Riset Phintraco Sekuritas membaca penguatan IHSG dimungkinkan masih tertahan dalam kisaran maksimal hingga 7.750, apabila menembus maka berpeluang untuk menyentuh ATH barunya.
Sentimen eksternal masih dari peluang pemangkasan pemangkasan suku bunga acuan. Pasar menanti tindakan Federal Reserve pada 17 kemudian 18 September 2024 serta RDG BI beberapa hari setelahnya.
“The Fed diyakini memangkas sukubunga acuan, sementara BI diyakini menyampaikan dovish tone. Dengan demikian, nilai tukar Rupiah diperkirakan bertahan di area Bawah Rp15,500/USD pada pekan ini,” terang riset tersebut, Selasa (10/9/2024).
Baca Juga: IHSG Loyo Hari Ini, Ditutup Melemah ke Level 7.702
Penguatan indeks pagi ini didorong oleh 264 saham yang tersebut tumbuh, disusul 194 pada zona merah, sedangkan sisanya stagnan, mengakibatkan LQ45 naik 0,16 persen. Tak belaka itu, IDX30 juga berkembang 0,38 persen, MNC36 meningkat pesat 0,47 persen, meskipun JII koreksi 0,11 persen.
Hanya terdapat 3 sektor yang mana turun seperti industri, teknologi, serta konsumer siklikal. Sementara 8 sektor lainnya kompak menguat dipimpin sektor infrastruktur 1,25 persen.
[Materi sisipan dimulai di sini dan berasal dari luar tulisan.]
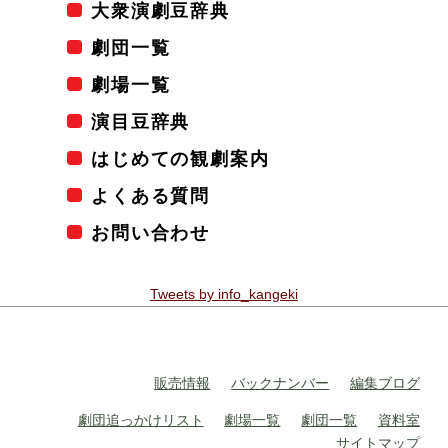
大衆演劇豆辞典
劇団一覧
劇場一覧
演目豆辞典
はじめての観劇案内
よくある質問
お問い合わせ
Tweets by info_kangeki
販売情報
バックナンバー
編集ブログ
劇団追っかけリスト
劇場一覧
劇団一覧
資料室
サイトマップ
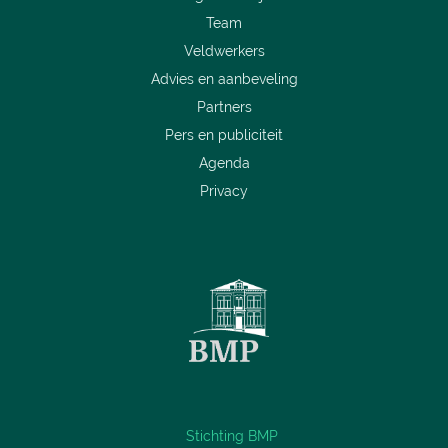
Team
Veldwerkers
Advies en aanbeveling
Partners
Pers en publiciteit
Agenda
Privacy
Stichting BMP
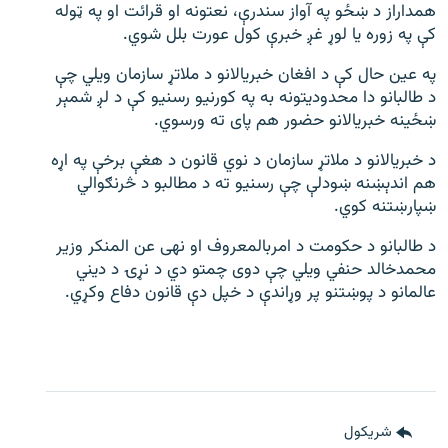
همداراز د ښځو په آواز سندرې، نعتونه او قرائت او په ټوله
کې په زوره يا لوړ غږ خبرې کول عورت بلل شوي.
په عین حال کې د افغان خبریالانو د ملاتړ سازمان ویلي چې
د طالبانو دا محدودیتونه به په کورنیو رسنیو کې د لږ شمېر
ښځینه خبریالانو حضور هم پای ته ورسوي.
د خبریالانو د ملاتړ سازمان د نوي قانون د هغې برخې په اړه
هم اندېښنه ښودلې چې رسنیو ته د مطالبو د څرنګوالي
ښپارښتنه کوي.
د طالبانو د حکومت د امربالمعروف او نهی عن المنکر وزیر
محمدخالد حنفي ویلي چې دوی چمتو دي د نړۍ د دیني
عالمانو د پوښتنو پر وړاندې د خپل دې قانون دفاع وکړي.
شريکول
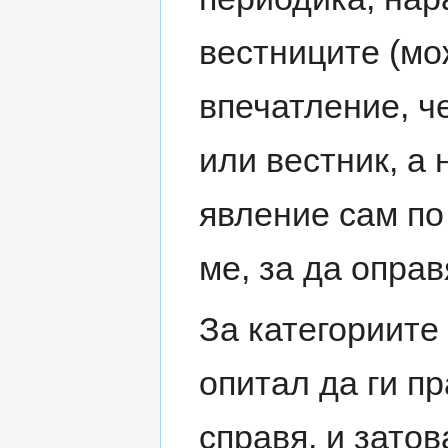
вестниците (мо
впечатление, ч
или вестник, а 
явление сам по 
ме, за да опра
За категориите
опитал да ги пр
справя, и зато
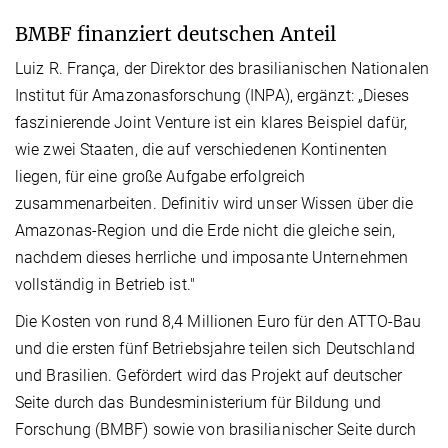
BMBF finanziert deutschen Anteil
Luiz R. França, der Direktor des brasilianischen Nationalen
Institut für Amazonasforschung (INPA), ergänzt: „Dieses
faszinierende Joint Venture ist ein klares Beispiel dafür,
wie zwei Staaten, die auf verschiedenen Kontinenten
liegen, für eine große Aufgabe erfolgreich
zusammenarbeiten. Definitiv wird unser Wissen über die
Amazonas-Region und die Erde nicht die gleiche sein,
nachdem dieses herrliche und imposante Unternehmen
vollständig in Betrieb ist."
Die Kosten von rund 8,4 Millionen Euro für den ATTO-Bau
und die ersten fünf Betriebsjahre teilen sich Deutschland
und Brasilien. Gefördert wird das Projekt auf deutscher
Seite durch das Bundesministerium für Bildung und
Forschung (BMBF) sowie von brasilianischer Seite durch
Baca Juga: IHSG Diprediksi Bergerak Menguat ke 7.720, Simak Analisisnya
Tiga saham yang menjadi pemimpin top gainers antara lain PT Multipolar Technology Tbk (MLPT) naik 24,68 persen di area Rp2.880, PT Remala Abadi Tbk (DATA) berkembang 16,95 persen di area Rp690, dan juga PT Voksel Electric Tbk (VKSL) melonjak 11,72 persen pada Rp286.
Sedangkan tiga top losersnya dihuni oleh PT Inter Delta Tbk (INTD) turun 16,39 persen di dalam Rp199, PT Chitose International Tbk (CINT) merosot 16,06 persen di area Rp183, serta PT Kedaung Indah Can Tbk (KICI) terpuruk 10,71 persen di area Rp150.